= Glenn Jonas =

New Zealand cricketer (born 1970)

Glenn Ralph Jonas (born 13 August 1970) is a former New Zealand cricketer who played first-class cricket for Wellington and Otago between the 1993–94 and 1999–00 seasons.

Jonas was born at Carterton in Wairarapa in 1970 and educated at Hutt Valley Memorial College.

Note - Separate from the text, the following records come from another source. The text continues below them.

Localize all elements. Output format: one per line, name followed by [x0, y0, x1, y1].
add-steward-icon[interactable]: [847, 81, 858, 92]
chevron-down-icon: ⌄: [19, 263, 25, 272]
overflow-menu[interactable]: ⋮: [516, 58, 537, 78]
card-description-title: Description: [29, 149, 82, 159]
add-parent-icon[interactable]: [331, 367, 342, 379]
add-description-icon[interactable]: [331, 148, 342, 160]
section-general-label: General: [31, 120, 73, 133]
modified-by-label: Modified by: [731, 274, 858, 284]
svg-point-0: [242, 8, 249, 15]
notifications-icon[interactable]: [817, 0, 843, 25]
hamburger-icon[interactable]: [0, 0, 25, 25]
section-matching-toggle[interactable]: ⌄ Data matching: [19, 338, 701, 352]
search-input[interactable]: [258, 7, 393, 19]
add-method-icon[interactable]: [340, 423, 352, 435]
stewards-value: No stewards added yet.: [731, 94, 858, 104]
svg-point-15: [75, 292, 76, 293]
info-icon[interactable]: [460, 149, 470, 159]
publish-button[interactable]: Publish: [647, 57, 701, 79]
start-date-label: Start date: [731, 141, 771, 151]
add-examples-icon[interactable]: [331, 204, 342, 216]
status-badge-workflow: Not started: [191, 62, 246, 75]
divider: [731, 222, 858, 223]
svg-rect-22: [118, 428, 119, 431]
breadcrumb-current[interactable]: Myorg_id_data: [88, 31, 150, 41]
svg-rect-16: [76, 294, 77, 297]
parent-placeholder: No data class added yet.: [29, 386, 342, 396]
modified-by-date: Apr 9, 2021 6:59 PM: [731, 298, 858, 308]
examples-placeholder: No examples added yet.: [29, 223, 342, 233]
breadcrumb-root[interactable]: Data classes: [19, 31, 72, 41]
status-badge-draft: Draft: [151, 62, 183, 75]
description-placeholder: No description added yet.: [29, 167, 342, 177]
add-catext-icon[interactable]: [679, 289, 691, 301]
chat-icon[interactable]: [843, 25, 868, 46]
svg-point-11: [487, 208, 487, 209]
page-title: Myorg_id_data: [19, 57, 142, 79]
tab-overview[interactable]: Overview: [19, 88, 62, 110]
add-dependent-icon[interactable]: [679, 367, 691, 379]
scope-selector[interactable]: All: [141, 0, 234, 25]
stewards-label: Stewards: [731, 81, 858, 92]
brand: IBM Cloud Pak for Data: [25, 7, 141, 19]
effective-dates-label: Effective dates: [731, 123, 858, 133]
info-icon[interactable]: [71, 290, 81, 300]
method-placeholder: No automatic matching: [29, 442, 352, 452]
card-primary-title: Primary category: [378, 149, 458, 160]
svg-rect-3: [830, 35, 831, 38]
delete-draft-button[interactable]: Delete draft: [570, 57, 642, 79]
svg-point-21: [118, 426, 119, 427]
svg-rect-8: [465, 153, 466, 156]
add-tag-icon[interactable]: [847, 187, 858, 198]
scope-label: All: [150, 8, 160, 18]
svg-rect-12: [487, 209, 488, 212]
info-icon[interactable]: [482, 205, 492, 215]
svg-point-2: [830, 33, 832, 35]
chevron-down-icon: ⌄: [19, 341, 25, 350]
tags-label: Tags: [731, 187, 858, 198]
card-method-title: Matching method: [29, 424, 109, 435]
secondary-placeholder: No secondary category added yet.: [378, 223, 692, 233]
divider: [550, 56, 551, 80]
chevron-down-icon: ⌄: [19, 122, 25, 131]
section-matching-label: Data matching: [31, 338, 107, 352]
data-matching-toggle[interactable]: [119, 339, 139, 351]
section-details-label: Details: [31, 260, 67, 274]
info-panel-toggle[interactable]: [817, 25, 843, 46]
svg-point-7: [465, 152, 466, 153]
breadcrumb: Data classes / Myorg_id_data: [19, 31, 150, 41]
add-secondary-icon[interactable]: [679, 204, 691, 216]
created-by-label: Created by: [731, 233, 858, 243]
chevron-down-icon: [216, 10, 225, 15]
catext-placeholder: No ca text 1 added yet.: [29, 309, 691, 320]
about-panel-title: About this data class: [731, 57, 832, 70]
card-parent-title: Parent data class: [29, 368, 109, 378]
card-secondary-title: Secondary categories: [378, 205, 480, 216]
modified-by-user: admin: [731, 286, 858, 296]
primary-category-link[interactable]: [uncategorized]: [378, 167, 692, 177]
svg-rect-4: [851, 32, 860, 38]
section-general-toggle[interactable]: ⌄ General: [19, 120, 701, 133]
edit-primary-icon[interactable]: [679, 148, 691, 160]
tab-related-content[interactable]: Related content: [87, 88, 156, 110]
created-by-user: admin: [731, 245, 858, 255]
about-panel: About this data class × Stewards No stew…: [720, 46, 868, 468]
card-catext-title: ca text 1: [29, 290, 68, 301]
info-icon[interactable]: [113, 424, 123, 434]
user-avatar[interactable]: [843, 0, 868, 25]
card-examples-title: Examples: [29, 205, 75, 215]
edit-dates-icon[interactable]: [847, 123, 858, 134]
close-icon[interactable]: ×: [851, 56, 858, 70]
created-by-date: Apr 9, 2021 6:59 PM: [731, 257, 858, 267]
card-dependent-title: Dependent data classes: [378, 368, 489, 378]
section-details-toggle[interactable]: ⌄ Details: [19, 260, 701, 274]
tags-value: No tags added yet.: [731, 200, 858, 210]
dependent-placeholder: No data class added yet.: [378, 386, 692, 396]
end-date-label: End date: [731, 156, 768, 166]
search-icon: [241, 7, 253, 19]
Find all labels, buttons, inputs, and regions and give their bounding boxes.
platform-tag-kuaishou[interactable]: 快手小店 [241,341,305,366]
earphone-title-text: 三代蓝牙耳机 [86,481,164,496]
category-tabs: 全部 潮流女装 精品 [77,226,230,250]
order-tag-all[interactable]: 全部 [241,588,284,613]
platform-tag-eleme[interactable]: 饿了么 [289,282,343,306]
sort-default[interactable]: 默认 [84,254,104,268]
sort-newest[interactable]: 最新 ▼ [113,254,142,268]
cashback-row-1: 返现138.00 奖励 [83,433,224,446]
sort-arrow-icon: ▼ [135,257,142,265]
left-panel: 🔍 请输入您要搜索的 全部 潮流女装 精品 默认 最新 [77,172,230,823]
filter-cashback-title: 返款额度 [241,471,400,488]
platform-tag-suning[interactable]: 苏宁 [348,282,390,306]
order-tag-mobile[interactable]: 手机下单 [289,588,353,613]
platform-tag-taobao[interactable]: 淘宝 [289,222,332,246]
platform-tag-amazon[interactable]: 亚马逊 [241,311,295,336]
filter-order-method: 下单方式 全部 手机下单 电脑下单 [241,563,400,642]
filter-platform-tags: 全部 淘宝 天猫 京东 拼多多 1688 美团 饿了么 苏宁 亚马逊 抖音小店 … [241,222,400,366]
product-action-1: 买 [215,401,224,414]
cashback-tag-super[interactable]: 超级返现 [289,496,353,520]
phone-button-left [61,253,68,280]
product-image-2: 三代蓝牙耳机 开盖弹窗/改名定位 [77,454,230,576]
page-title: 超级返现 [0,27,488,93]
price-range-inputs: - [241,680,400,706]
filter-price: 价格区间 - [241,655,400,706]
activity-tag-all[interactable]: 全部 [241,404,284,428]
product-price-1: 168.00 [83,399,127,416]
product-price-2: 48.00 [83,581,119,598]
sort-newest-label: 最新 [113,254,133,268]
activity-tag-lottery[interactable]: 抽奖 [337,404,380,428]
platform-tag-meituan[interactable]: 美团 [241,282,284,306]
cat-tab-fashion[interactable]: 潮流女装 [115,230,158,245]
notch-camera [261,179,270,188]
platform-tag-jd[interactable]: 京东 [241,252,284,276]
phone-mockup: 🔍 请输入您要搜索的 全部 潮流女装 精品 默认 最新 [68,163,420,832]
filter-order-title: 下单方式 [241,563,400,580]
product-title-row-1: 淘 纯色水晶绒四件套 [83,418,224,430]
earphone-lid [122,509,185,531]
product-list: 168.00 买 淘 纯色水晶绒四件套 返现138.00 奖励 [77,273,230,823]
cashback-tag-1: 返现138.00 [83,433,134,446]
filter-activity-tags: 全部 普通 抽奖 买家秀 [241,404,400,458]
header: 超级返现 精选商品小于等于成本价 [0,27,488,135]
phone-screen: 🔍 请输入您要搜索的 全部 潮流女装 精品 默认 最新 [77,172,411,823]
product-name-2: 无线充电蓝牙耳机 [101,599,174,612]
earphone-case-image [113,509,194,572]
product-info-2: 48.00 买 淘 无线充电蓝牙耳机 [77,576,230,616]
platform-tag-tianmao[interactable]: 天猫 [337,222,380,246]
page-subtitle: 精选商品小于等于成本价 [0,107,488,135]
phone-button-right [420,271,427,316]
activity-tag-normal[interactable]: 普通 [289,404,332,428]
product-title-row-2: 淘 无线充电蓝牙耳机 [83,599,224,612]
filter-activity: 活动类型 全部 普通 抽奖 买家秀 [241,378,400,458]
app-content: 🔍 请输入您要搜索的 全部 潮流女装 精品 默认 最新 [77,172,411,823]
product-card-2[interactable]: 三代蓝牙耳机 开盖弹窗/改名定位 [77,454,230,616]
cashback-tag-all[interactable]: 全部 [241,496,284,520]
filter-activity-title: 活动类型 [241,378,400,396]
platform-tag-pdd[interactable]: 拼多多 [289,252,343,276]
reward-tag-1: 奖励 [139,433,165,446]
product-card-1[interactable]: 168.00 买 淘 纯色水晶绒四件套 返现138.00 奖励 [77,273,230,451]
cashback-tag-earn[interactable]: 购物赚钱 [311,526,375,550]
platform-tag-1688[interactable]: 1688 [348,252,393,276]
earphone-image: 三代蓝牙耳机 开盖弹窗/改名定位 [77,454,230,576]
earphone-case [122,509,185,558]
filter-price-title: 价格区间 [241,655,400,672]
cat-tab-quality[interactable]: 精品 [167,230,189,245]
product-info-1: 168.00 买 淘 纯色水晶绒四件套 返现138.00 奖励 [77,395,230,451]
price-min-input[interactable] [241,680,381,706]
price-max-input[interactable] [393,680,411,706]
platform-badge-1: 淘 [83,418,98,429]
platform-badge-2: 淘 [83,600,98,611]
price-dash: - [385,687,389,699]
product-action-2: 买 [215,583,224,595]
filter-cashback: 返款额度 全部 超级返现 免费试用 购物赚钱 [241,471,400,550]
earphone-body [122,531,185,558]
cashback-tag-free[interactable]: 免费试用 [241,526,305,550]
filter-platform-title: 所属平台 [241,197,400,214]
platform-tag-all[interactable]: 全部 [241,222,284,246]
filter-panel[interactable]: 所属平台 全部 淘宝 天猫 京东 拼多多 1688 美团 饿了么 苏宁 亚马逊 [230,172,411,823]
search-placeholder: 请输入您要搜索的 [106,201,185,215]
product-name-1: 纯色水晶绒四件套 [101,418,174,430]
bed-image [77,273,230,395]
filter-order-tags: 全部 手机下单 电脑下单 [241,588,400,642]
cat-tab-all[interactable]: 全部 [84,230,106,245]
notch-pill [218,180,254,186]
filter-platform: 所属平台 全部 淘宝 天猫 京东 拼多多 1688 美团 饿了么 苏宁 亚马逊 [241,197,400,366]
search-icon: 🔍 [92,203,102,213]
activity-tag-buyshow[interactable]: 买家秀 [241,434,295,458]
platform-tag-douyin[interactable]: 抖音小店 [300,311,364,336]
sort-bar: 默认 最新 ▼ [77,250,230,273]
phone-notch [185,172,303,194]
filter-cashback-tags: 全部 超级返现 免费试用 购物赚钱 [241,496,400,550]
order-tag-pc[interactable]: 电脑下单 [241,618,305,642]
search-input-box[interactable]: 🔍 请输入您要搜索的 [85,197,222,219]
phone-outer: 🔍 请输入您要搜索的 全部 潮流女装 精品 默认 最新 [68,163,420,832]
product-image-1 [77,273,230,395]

After playing Hawke Cup matches for Hutt Valley from the 1990–91 season, Jonas first featured for Wellington's Second XI the following season. He made his senior representative debut for the provincial team in a December 1993 List A fixture against Auckland at the Basin Reserve, although he did not take a wicket. Hemade his first-class debut the following month against Otago, opening the bowling and taking four wickets. Primarily a right-arm medium pace bowler, Jonas played regularly for Wellington for five seasons before moving to Otago ahead of the 1998–99 season. He played for the team for two seasons as well as representing Dunedin Metropolitan in the Hawke Cup in the 1999–00 season.

In total Jonas played in 35 first-class matches, taking 132 wickets, and 64 List A matches, taking 92 wickets. As well as his two provincial teams, he played two first-class and one List A match for the New Zealand Cricket Academy during the 1994–95 season and one first-class and four List A matches for Central Conference during 1997–98.